WORK ITEM: In the data below, set down exactly the lines from the one containing "kiállítást, és a Városháza..." up to and including the one containing "Советую всем попробовать.". Leave the pictures out.

◇ ◇ ◇ ◇

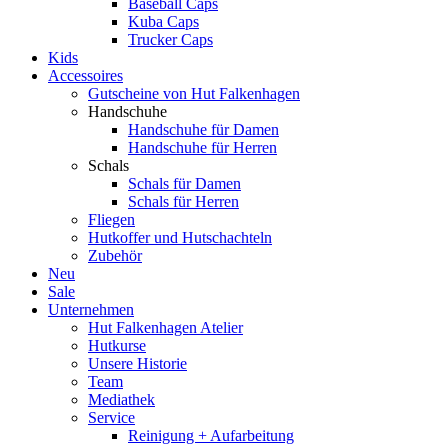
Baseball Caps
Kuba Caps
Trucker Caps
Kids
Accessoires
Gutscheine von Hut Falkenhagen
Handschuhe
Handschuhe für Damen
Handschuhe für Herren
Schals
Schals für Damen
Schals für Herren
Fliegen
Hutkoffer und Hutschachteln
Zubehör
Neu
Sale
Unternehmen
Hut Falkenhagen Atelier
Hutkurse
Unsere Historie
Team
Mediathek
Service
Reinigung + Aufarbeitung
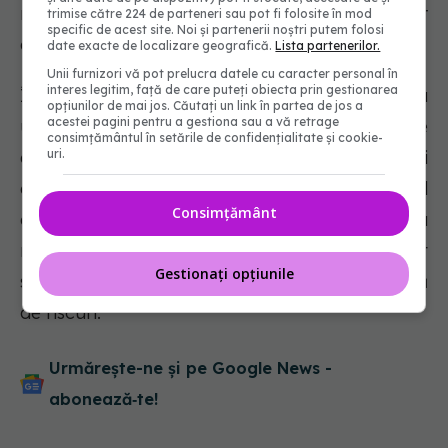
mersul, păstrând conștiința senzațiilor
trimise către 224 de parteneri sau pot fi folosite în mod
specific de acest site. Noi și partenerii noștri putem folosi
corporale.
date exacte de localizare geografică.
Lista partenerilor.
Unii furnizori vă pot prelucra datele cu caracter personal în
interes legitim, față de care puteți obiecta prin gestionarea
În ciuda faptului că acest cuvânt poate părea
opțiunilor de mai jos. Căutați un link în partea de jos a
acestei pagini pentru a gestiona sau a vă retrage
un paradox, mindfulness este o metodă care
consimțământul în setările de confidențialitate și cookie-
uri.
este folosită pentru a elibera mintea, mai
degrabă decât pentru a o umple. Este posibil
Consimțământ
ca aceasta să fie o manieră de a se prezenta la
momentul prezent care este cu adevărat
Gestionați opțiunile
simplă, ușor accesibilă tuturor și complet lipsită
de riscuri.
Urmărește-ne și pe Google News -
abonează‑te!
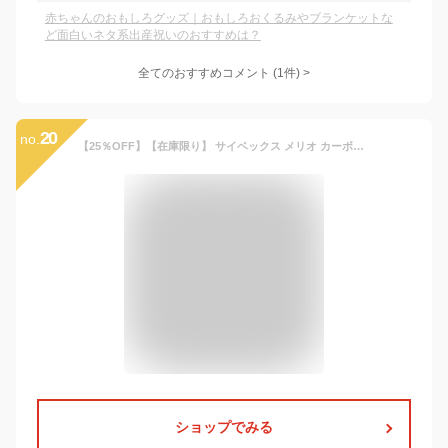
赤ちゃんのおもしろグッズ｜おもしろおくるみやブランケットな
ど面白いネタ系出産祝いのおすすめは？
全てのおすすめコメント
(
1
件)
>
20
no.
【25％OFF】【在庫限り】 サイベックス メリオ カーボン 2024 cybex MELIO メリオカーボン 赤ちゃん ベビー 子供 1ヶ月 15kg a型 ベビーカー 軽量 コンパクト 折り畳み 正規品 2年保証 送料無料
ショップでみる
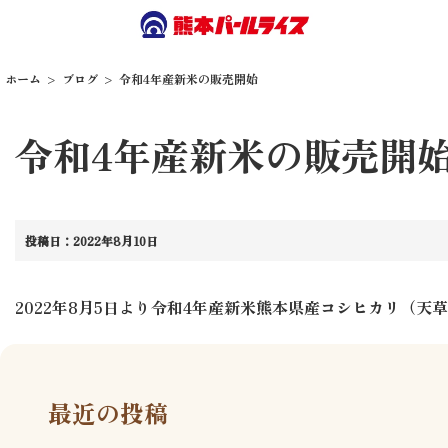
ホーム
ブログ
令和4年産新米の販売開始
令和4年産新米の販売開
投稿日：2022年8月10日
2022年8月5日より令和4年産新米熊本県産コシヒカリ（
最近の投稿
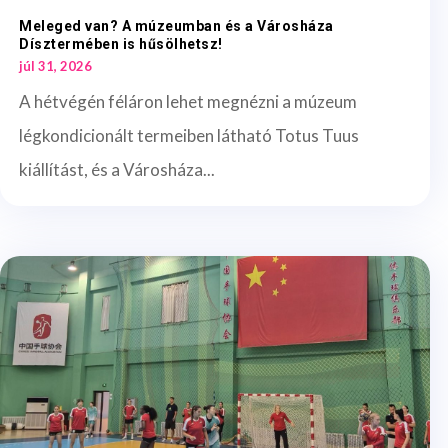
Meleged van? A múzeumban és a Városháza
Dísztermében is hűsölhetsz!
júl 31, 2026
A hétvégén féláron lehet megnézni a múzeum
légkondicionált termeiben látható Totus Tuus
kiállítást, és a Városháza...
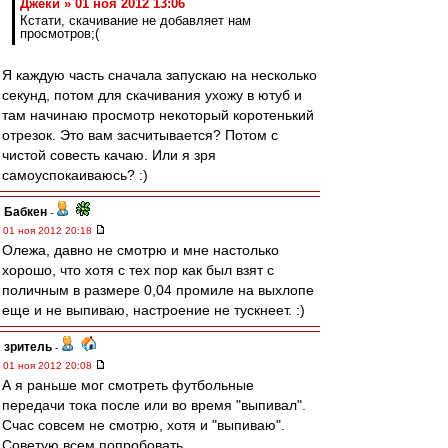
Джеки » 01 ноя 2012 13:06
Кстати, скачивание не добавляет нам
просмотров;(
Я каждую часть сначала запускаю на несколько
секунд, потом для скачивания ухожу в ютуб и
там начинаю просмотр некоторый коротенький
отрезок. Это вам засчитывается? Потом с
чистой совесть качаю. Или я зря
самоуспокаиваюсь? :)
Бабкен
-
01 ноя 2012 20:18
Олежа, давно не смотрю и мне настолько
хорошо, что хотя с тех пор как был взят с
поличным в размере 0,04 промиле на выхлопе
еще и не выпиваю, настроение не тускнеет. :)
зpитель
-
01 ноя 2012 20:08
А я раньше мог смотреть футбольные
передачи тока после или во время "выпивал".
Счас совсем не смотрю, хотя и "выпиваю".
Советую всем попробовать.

◇ ◇ ◇ ◇

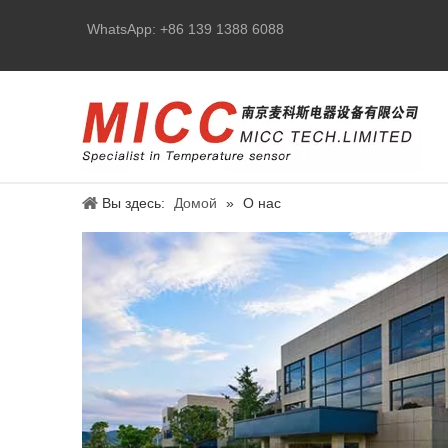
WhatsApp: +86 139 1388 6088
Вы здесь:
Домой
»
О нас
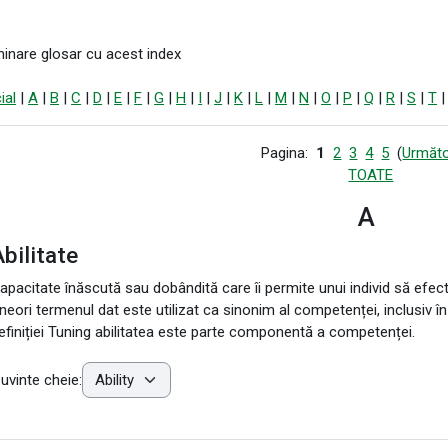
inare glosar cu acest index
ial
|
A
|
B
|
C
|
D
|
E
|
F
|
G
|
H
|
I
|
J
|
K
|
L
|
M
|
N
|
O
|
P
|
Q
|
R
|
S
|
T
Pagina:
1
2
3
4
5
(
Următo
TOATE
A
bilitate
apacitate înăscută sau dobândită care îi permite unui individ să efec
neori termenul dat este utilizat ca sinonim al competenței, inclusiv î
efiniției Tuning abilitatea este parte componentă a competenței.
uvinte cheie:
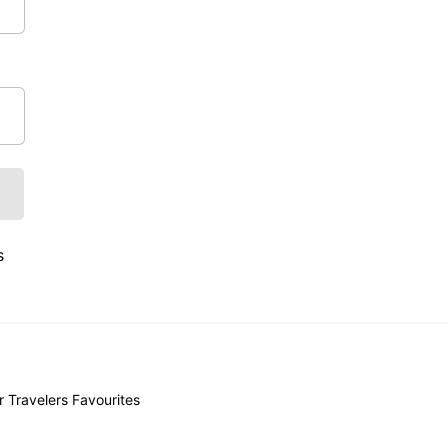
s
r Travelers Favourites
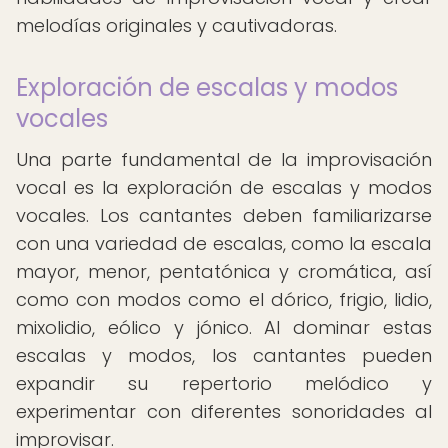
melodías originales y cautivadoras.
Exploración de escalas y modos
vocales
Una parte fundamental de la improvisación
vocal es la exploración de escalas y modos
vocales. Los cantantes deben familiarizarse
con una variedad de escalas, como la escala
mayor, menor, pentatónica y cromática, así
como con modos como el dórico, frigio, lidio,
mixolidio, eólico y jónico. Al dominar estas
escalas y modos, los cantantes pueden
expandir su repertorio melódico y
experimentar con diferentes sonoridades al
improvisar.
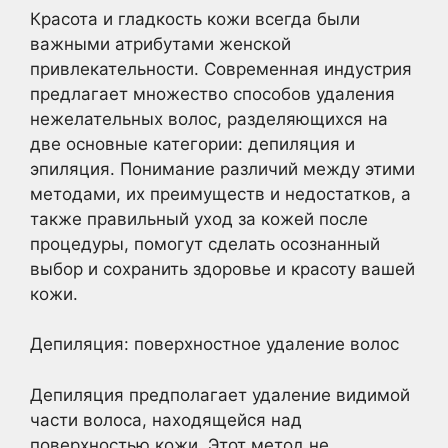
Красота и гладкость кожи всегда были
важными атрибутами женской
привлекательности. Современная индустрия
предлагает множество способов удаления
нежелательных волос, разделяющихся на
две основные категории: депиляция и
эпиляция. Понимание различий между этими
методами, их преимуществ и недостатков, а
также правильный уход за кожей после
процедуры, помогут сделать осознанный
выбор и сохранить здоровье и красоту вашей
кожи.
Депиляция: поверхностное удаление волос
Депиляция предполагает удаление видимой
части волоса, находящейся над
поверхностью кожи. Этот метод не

◇ ◇ ◇ ◇

COMPLETED EXERCISE:
kiállítást, és a Városháza...
Джеки » 01 ноя 2012 13:06
Кстати, скачивание не добавляет нам
просмотров;(
Я каждую часть сначала запускаю на несколько
секунд, потом для скачивания ухожу в ютуб и
там начинаю просмотр некоторый коротенький
отрезок. Это вам засчитывается? Потом с
чистой совесть качаю. Или я зря
самоуспокаиваюсь? :)
Бабкен
-
01 ноя 2012 20:18
Олежа, давно не смотрю и мне настолько
хорошо, что хотя с тех пор как был взят с
поличным в размере 0,04 промиле на выхлопе
еще и не выпиваю, настроение не тускнеет. :)
зpитель
-
01 ноя 2012 20:08
А я раньше мог смотреть футбольные
передачи тока после или во время "выпивал".
Счас совсем не смотрю, хотя и "выпиваю".
Советую всем попробовать.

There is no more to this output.